Was wir gesehen und gehört haben, das verkündigen wir euch, auf dass auch ihr mit uns Gemeinschaft habt, und unsere Gemeinschaft sei mit dem Vater und mit seinem Sohne Jesu Christo. Und solches schreiben wir euch, auf dass eure Freude vollkommen sei.

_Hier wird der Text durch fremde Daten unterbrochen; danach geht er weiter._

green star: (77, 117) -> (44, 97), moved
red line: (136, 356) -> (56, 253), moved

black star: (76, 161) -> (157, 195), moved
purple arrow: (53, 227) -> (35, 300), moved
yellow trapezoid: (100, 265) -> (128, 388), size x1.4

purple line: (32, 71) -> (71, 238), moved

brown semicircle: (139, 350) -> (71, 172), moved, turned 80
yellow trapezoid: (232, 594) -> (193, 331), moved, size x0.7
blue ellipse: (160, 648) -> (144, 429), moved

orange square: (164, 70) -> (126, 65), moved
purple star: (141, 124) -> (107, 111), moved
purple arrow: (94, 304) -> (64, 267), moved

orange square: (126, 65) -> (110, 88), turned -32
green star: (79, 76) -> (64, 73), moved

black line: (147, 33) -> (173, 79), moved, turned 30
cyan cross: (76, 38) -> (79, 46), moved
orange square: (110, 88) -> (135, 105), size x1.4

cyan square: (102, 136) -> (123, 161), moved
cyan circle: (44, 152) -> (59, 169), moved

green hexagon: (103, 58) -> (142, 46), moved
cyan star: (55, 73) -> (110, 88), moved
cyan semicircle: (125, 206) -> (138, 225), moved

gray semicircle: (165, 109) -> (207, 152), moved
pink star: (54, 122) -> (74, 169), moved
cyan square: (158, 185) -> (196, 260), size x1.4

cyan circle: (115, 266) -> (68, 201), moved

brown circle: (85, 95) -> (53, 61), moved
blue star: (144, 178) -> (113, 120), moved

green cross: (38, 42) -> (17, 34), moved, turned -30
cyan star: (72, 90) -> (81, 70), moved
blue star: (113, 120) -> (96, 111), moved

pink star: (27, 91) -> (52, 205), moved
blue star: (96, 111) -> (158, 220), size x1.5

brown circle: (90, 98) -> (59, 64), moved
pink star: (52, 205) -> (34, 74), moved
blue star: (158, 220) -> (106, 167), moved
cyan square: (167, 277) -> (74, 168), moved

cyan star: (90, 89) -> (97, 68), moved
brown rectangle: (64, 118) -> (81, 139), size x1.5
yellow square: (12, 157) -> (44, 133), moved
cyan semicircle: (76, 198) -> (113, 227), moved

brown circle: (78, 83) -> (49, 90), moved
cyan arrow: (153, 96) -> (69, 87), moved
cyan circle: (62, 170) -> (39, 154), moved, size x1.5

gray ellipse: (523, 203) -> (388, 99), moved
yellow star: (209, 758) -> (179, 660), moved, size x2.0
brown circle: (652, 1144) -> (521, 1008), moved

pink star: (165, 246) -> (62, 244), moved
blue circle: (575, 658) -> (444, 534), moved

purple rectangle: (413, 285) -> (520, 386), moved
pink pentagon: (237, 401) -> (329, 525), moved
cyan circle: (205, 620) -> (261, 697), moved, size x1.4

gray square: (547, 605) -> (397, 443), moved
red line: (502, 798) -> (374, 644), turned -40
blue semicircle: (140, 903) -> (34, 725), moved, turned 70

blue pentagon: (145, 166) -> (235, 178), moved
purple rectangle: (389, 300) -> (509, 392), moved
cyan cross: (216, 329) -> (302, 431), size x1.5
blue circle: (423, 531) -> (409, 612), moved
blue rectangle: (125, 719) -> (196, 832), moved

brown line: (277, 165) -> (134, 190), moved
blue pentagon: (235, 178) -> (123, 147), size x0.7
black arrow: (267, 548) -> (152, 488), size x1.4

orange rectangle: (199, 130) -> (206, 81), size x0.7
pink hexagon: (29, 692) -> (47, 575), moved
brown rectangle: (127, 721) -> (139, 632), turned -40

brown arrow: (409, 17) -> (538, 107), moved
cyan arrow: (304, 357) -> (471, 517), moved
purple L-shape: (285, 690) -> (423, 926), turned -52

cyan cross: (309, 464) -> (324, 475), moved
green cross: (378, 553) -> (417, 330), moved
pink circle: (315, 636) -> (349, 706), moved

Nicht vergebens wiederholt er den nämlichen Gedanken. Unser schwaches Gewissen bedarf viel, um zum Glauben geweckt zu werden, und damit der ganze Betrug des Zweifels schwinde. Daher antwortet er hier dem, der verwegen einwenden möchte, was geht's uns an, was die Apostel gesehen? Wir zwar, was uns betrifft, sind selig, weil wir Christum gesehen haben; die Liebe aber gibt uns nicht zu, dass wir uns mit unserem Heile begnügen; sondern sie nötigt uns, auch euer Heil zu suchen. Wir lassen uns demnach durch keine Gefahren hindern, und weichen keinen Mühsalen und Drangsalen, ja selbst dem Tode nicht, euch es zu verkündigen; indem wir wünschen, dass auch ihr selig werdet, und Gemeinschaft habt mit uns, und seine Jünger werdet, Bürger des himmlischen Jerusalems und teilhaftig des ewigen Lebens. Und dass ihr nicht allein Gemeinschaft habt mit dem Vater und dem Sohne, sondern, dass ihr bleibt in Gott durch den Glauben und der Sohn in euch bleibe, und euch zu Kindern Gottes umwandle. Daher suchen wir nicht euer Gold, wir trachten nicht euch in Knechtschaft zu bringen: wir wollen euch nicht schwere Lasten aufbürden; denn das ist nicht Sache der Apostel. Wir schreiben aber und geben Zeugnis, damit eure Freude vollkommen sei; nicht jene Schattenfreude der törichten Welt, welche sich bald in Trauer verwandelt, sondern jene wahre ewig dauernde Freude, weil Christus in euch herrscht. Der Zweck aber des ganzen Briefes ist, meiner Ansicht nach, dass wir Gemeinschaft haben mit dem Vater und dem Sohne und dadurch mit allen Heiligen. Ähnliche Freunde verkündet auch der Engel den Hirten; indem er sagte: „Siehe ich verkündige euch große Freude, welche allem Volke wiederfahren wird; denn euch ist der Heiland der Welt geboren!“ Und seit der Zeit feiern wir zum Andenken dessen den Festtag der Erscheinung des Herrn, an welchem das unaussprechliche Wort zu unserem Heile Fleisch geworden ist. Wir müssen demnach gleich wie jene Hirten, welche Nachtwache hielten, sich aufmachten nach Bethlehem, auch in Wachsamkeit des Geistes, mit Unterdrückung der bösen Gedanken, des Stolzes, Neides und der unerlaubten Begierden, im Glauben das Wort annehmen, welches uns verkündigt wird; indem wir erwägen, wie köstlich es ist, und wie notwendig für uns, auf dass auch unsere Freude vollkommen werde. Diese wird aber am vollkommensten sein, wenn Christus in unseren Herzen wohnt und herrscht, und uns, wenn er nach seiner Verheißung wieder kommt, zu sich aufnimmt. Amen.